Courtesy of Legal News and Views, Ohio Academy of Trial Lawyers

From: http://lawandhelp.com/q298-2.htm


----------



## Scott (May 24, 2004)

And still more:

McDonalds coffee and the Liebeck lawsuit
Lis Riba, 2000
Here are some facts about what really happened:

At the trial, it was revealed:

McDonalds required their coffee kept at 185 degrees Fahrenheit, plus or minus 5 degrees, significantly higher than other establishments. [Coffee is usually served at 135 to 140 degrees] 
An expert testified that 180 degree liquids will cause full thickness burns in 2 to 7 seconds. 
McDonalds knew before this accident that burn hazards exist with any foods served above 140 degrees. 
McDonalds knew that its coffee would burn drinkers at the temperature they served it. 
McDonalds research showed that customers consumed coffee immediately while driving. 
McDonalds knew of over 700 people burned by its coffee, including many third-degree burns similar to Ms. Liebeck's. 
McDonalds had received previous requests from consumers and safety organizations to lower their coffee temperature. 
There were many things McDonalds could've done to prevent injuries:

lowering the holding temperature of their coffee, 
putting warning labels on the cups not to drink immediately, 
redesigning the cups to minimize tipping or prevent drinking in cars
McDonalds knew of the risk and knew scores of injured customers, but did nothing to mitigate the chance of injury.
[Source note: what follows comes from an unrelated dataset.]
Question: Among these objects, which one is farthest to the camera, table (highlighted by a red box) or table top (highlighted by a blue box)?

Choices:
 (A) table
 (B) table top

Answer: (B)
Evidence showed that McDonalds served their coffee so hot to save money. This let them get away with a cheaper grade of coffee and cut down on the number of free refills they had to give away. McDonalds executives testified that they thought it would be cheaper to pay claims and worker's compensation benefits to people burned by their coffee versus making any of these changes.

Even the trial court judge called McDonalds' conduct willful, wanton, reckless and callous.

On to the situation at hand:

Stella Liebeck, age 79, was a passenger in the car. 
The car was at a full stop so she could add cream and sugar to her coffee. [She was not the driver and the car was not moving.] 
The cup tipped and spilled over her lap. 
Within a few seconds, Ms. Liebeck suffered third-degree burns over 6 percent of her body, including her inner thighs, perineum, buttocks, genitals and groin. 
Ms. Liebeck was hospitalized for 8 days, and required skin grafting and debridement treatments. 
Parts of Ms. Liebeck's body were permanently scarred. 
Ms. Liebeck tried to settle with McDonald's for $20,000 to cover her medical expenses. McDonalds offered her $800. She sought mediation, but McDonald's refused. 
The jury initially awarded Ms. Liebeck the equivalent of two days worth of coffee sales for McDonalds as punitive damages. 
The trial judge reduced the verdict to something under $600,000. 
McDonalds has since lowered the temperature on their coffee.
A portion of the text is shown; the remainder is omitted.